In this chapter, we consider the role played by the computer in the storage and use of data by people and organizations. We consider the phenomenon of persistence, and sketch a basic model for information storage and transfer over time and space. We introduce the BRETAM model (Gaines, 1990) for the introduction of technology into widespread use, and review existing technology in terms of this model. Finally, we consider how well existing technology satisfies the requirements identified in the previous chapter.
Data is a valuable asset in most organizations. Pursuing the analogy of data as an asset, Nolan (1973) points out that this asset is typically "frozen", by being locked into particular application programs. A decade later, Martin (1983) presents a detailed plan for organizing the data of an organization into a usable form. More recently, integration of available technologies into effective use in an office environment is still considered an area of research (Pernici, 1990).
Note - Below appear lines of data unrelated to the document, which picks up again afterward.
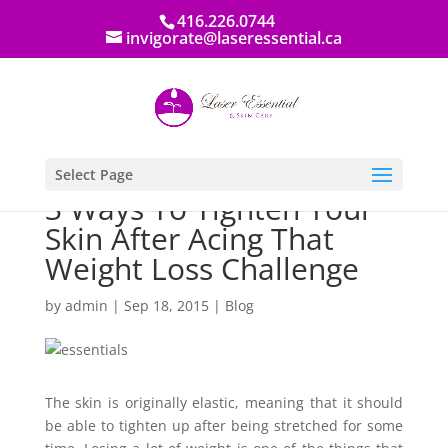
416.226.0744
invigorate@laseressential.ca
Select Page
3 Ways To Tighten Your
Skin After Acing That
Weight Loss Challenge
by
admin
|
Sep 18, 2015
|
Blog
The skin is originally elastic, meaning that it should
be able to tighten up after being stretched for some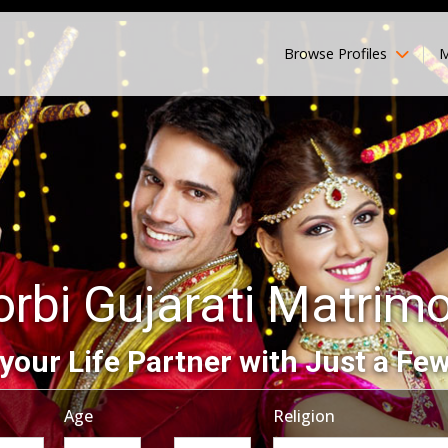
Browse Profiles
M
rbi Gujarati Matrim
your Life Partner with Just a Few
Age
Religion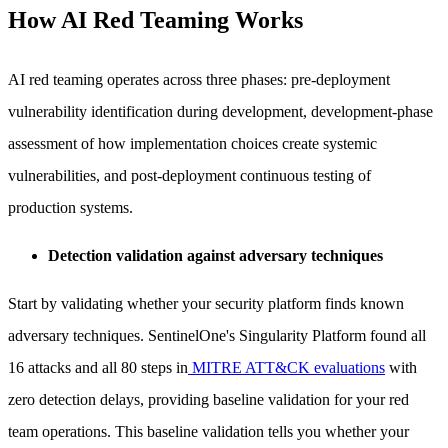
How AI Red Teaming Works
AI red teaming operates across three phases: pre-deployment
vulnerability identification during development, development-phase
assessment of how implementation choices create systemic
vulnerabilities, and post-deployment continuous testing of
production systems.
Detection validation against adversary techniques
Start by validating whether your security platform finds known
adversary techniques. SentinelOne's Singularity Platform found all
16 attacks and all 80 steps in
MITRE ATT&CK evaluations
with
zero detection delays, providing baseline validation for your red
team operations. This baseline validation tells you whether your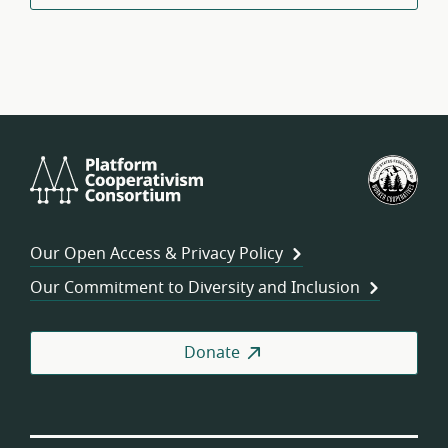
Platform
U.S.
Cooperativism
Fed
Consortium
of
Wor
Our Open Access & Privacy Policy
Coo
Our Commitment to Diversity and Inclusion
Donate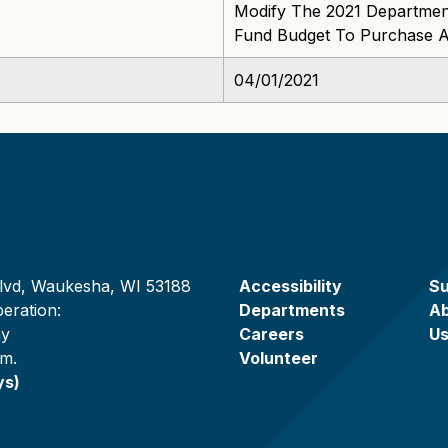
Modify The 2021 Department
Fund Budget To Purchase 
04/01/2021
lvd, Waukesha, WI 53188
Accessibility
Su
eration:
Departments
A
ay
Careers
U
.m.
Volunteer
ys)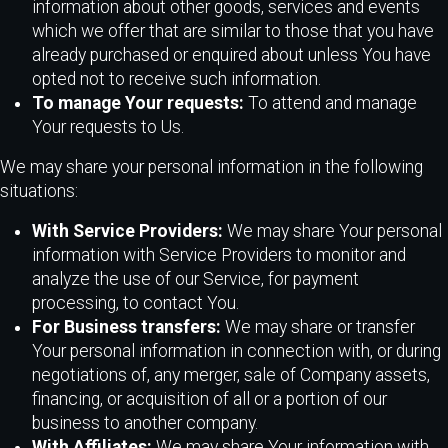
information about other goods, services and events
which we offer that are similar to those that you have
already purchased or enquired about unless You have
opted not to receive such information.
To manage Your requests:
To attend and manage
Your requests to Us.
We may share your personal information in the following
situations:
With Service Providers:
We may share Your personal
information with Service Providers to monitor and
analyze the use of our Service, for payment
processing, to contact You.
For Business transfers:
We may share or transfer
Your personal information in connection with, or during
negotiations of, any merger, sale of Company assets,
financing, or acquisition of all or a portion of our
business to another company.
With Affiliates:
We may share Your information with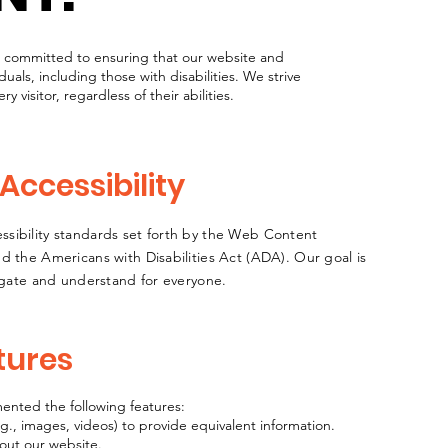
e committed to ensuring that our website and
iduals, including those with disabilities. We strive
y visitor, regardless of their abilities.
ccessibility
sibility standards set forth by the Web Content
d the Americans with Disabilities Act (ADA). Our goal is
vigate and understand for everyone.
tures
mented the following features:
.g., images, videos) to provide equivalent information.
out our website.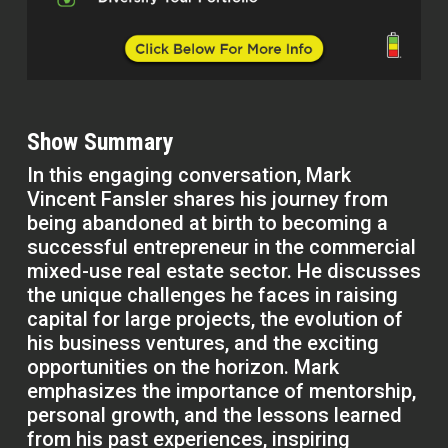
Show Summary
In this engaging conversation, Mark
Vincent Fansler shares his journey from
being abandoned at birth to becoming a
successful entrepreneur in the commercial
mixed-use real estate sector. He discusses
the unique challenges he faces in raising
capital for large projects, the evolution of
his business ventures, and the exciting
opportunities on the horizon. Mark
emphasizes the importance of mentorship,
personal growth, and the lessons learned
from his past experiences, inspiring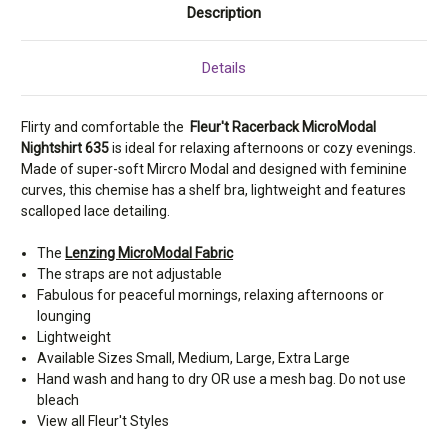
Description
Details
Flirty and comfortable the
Fleur't Racerback MicroModal
Nightshirt 635
is ideal for relaxing afternoons or cozy evenings.
Made of super-soft Mircro Modal and designed with feminine
curves, this chemise has a shelf bra, lightweight and features
scalloped lace detailing.
The
Lenzing MicroModal Fabric
The straps are not adjustable
Fabulous for peaceful mornings, relaxing afternoons or
lounging
Lightweight
Available Sizes Small, Medium, Large, Extra Large
Hand wash and hang to dry OR use a mesh bag. Do not use
bleach
View all Fleur't Styles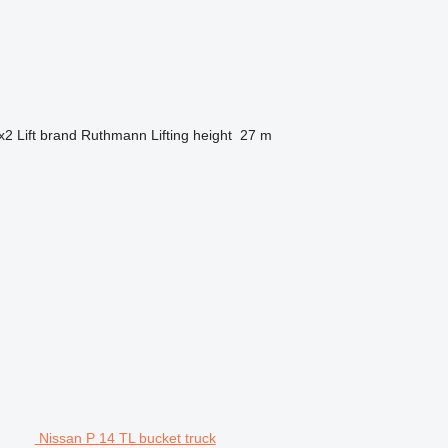
x2
Lift brand
Ruthmann
Lifting height
27 m
Nissan P 14 TL bucket truck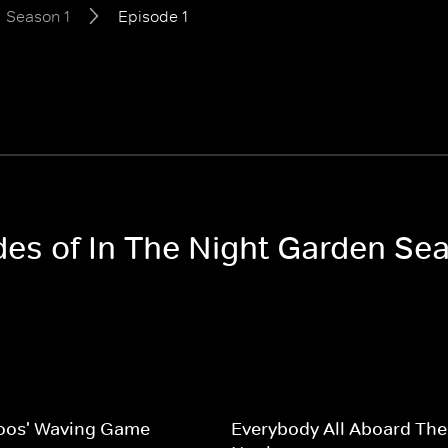
Season 1
Episode 1
des of In The Night Garden Se
oos' Waving Game
Everybody All Aboard The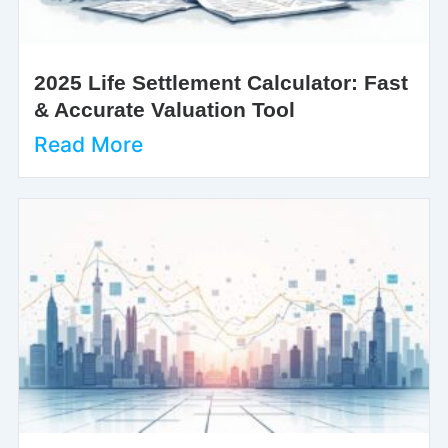
2025 Life Settlement Calculator: Fast
& Accurate Valuation Tool
Read More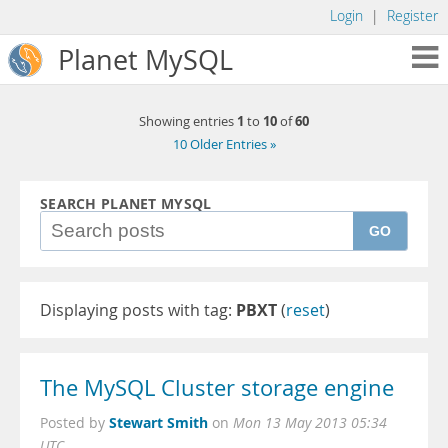
Login
|
Register
Planet MySQL
1
10
60
Showing entries
to
of
10 Older Entries »
SEARCH PLANET MYSQL
GO
Displaying posts with tag:
PBXT
(
reset
)
The MySQL Cluster storage engine
Stewart Smith
Posted by
on
Mon 13 May 2013 05:34
UTC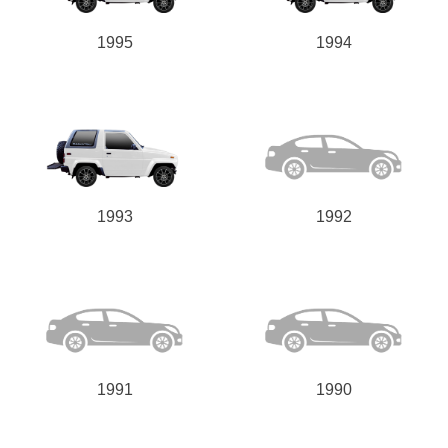
1995
1994
1993
1992
1991
1990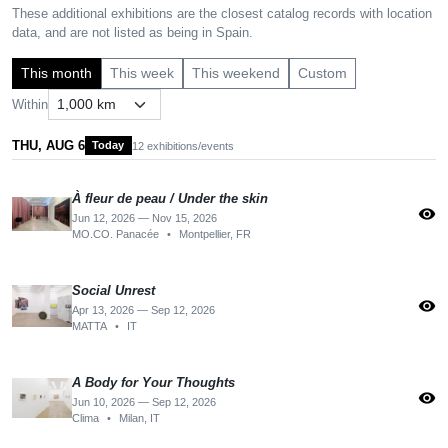
These additional exhibitions are the closest catalog records with location
data, and are not listed as being in Spain.
This month
This week
This weekend
Custom
Within
THU, AUG 6
Today
12 exhibitions/events
À fleur de peau / Under the skin
visibility
Jun 12, 2026 — Nov 15, 2026
MO.CO. Panacée
•
Montpellier, FR
Social Unrest
visibility
Apr 13, 2026 — Sep 12, 2026
MATTA
•
IT
A Body for Your Thoughts
visibility
Jun 10, 2026 — Sep 12, 2026
Clima
•
Milan, IT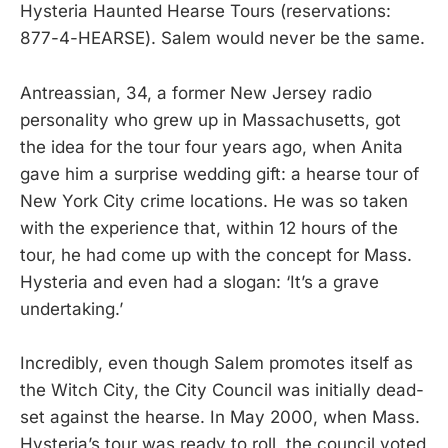
Hysteria Haunted Hearse Tours (reservations:
877-4-HEARSE). Salem would never be the same.
Antreassian, 34, a former New Jersey radio
personality who grew up in Massachusetts, got
the idea for the tour four years ago, when Anita
gave him a surprise wedding gift: a hearse tour of
New York City crime locations. He was so taken
with the experience that, within 12 hours of the
tour, he had come up with the concept for Mass.
Hysteria and even had a slogan: ‘It’s a grave
undertaking.’
Incredibly, even though Salem promotes itself as
the Witch City, the City Council was initially dead-
set against the hearse. In May 2000, when Mass.
Hysteria’s tour was ready to roll, the council voted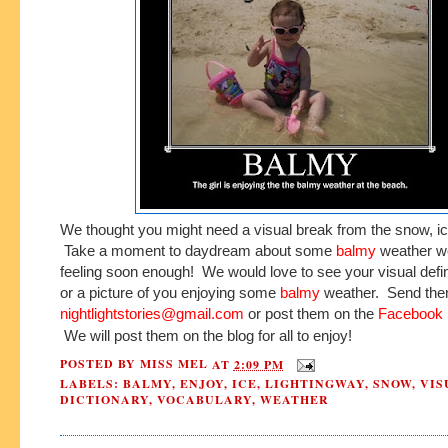
We thought you might need a visual break from the snow, ic
Take a moment to daydream about some
balmy
weather we
feeling soon enough! We would love to see your visual defin
or a picture of you enjoying some
balmy
weather. Send the
nightlightstories@gmail.com
or post them on the
Facebook 
We will post them on the blog for all to enjoy!
POSTED BY
MISS MEL
AT
2:09 PM
LABELS:
BALMY
,
ENJOY
,
ICE
,
LIGHTINGWAY
,
SNOW
,
VIS
DICTIONARY
,
VOCABULARY
,
WEATHER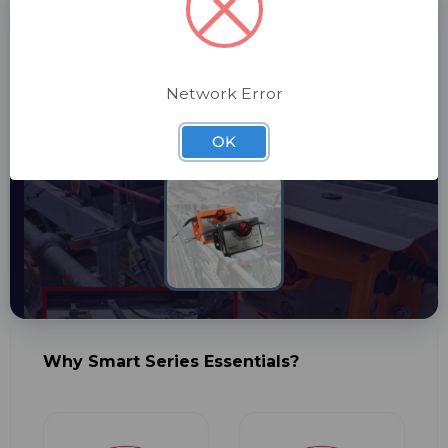
SMART SERIES
Looking for Pull Wire Switches?
Learn about our complete range.
Network Error
OK
View Solutions
Why Smart Series Essentials?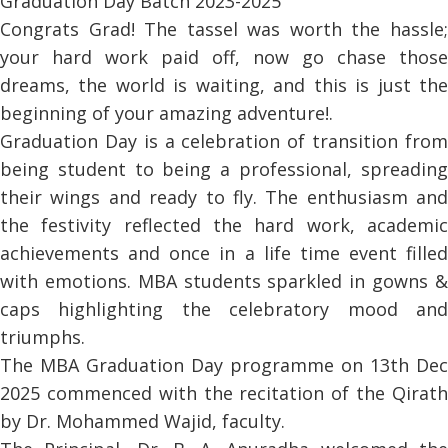
Graduation Day Batch 2023-2025
Congrats Grad! The tassel was worth the hassle;
your hard work paid off, now go chase those
dreams, the world is waiting, and this is just the
beginning of your amazing adventure!.
Graduation Day is a celebration of transition from
being student to being a professional, spreading
their wings and ready to fly. The enthusiasm and
the festivity reflected the hard work, academic
achievements and once in a life time event filled
with emotions. MBA students sparkled in gowns &
caps highlighting the celebratory mood and
triumphs.
The MBA Graduation Day programme on 13th Dec
2025 commenced with the recitation of the Qirath
by Dr. Mohammed Wajid, faculty.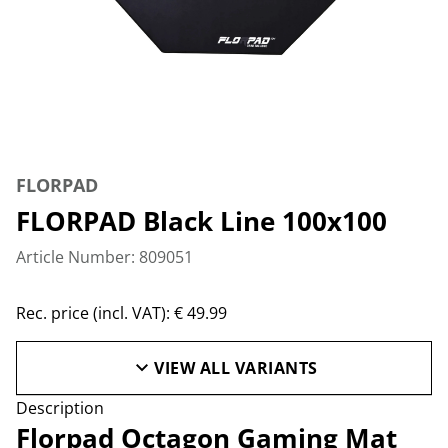
FLORPAD
FLORPAD Black Line 100x100
Article Number: 809051
Rec. price (incl. VAT): € 49.99
VIEW ALL VARIANTS
Description
Florpad Octagon Gaming Mat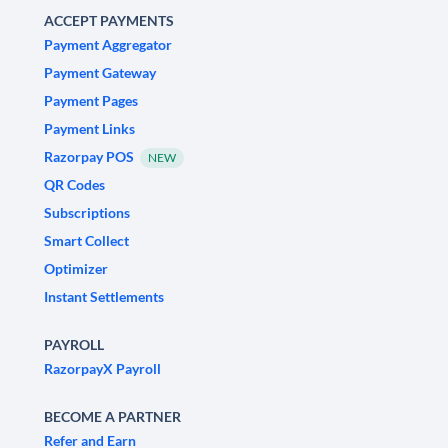
ACCEPT PAYMENTS
Payment Aggregator
Payment Gateway
Payment Pages
Payment Links
Razorpay POS
NEW
QR Codes
Subscriptions
Smart Collect
Optimizer
Instant Settlements
PAYROLL
RazorpayX Payroll
BECOME A PARTNER
Refer and Earn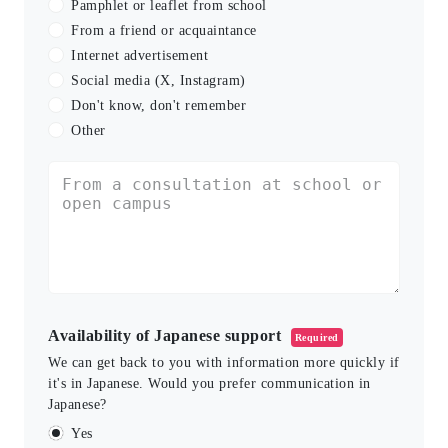
Pamphlet or leaflet from school
From a friend or acquaintance
Internet advertisement
Social media (X, Instagram)
Don't know, don't remember
Other
Availability of Japanese support
Required
We can get back to you with information more quickly if
it's in Japanese. Would you prefer communication in
Japanese?
Yes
Even though data is not consumed as it is used, its use will still need to be carefully controlled and audited. The organization will need to know where it comes from, and how it is used, by whom and for what purposes. In other words, the data of an organization will itself need to become the subject of a database. This meta database is a key technical component of the solution. It is not a new concept, having been called a "data dictionary" (Gray 1978), and more recently a "knowledge dictionary" (Davis 1989, Jansen 1990).
For information to persist, it must be represented in world one. This representation can then be replicated, interpreted, or re-presented. Replication improves the prospects for persistence by redundancy over time or space or both. Interpretation is necessary if the representation is to yield the information. Re-presentation is the simplest result of interpretation, in which the information which has been represented is simply presented again.
"Digital [representations of] information can be copied and recopied perfectly" (Rothenberg, 1995). This ought to give an advantage to this form of representation. However, replication ability does not imply ease of interpretation. Interpretation of digital representations requires not only access to a physical device capable of extracting a bit stream from a particular kind of recording medium, but, more importantly, requires knowledge of the coding scheme which was used to transform the original information into the representation. Unfortunately, "interpreting a bit stream depends on understanding its implicit structure, which cannot be explicitly represented in the stream" (Rothenberg, 1995).
In this section, we consider various means of representation and interpretation, especially as applied to the kind of data that is of importance to human organizations.
Information is generated naturally as a by-product of life processes. As a simple example, the concentration of a particular chemical in a cell. Much of it is volatile. This is because, while the information is available at a particular point in space and time, to be of any use it must be transmitted to something that cares. It must be valued. The ultimate value is survival; ultimate because only that which survives can survive (Dawkins, 1989).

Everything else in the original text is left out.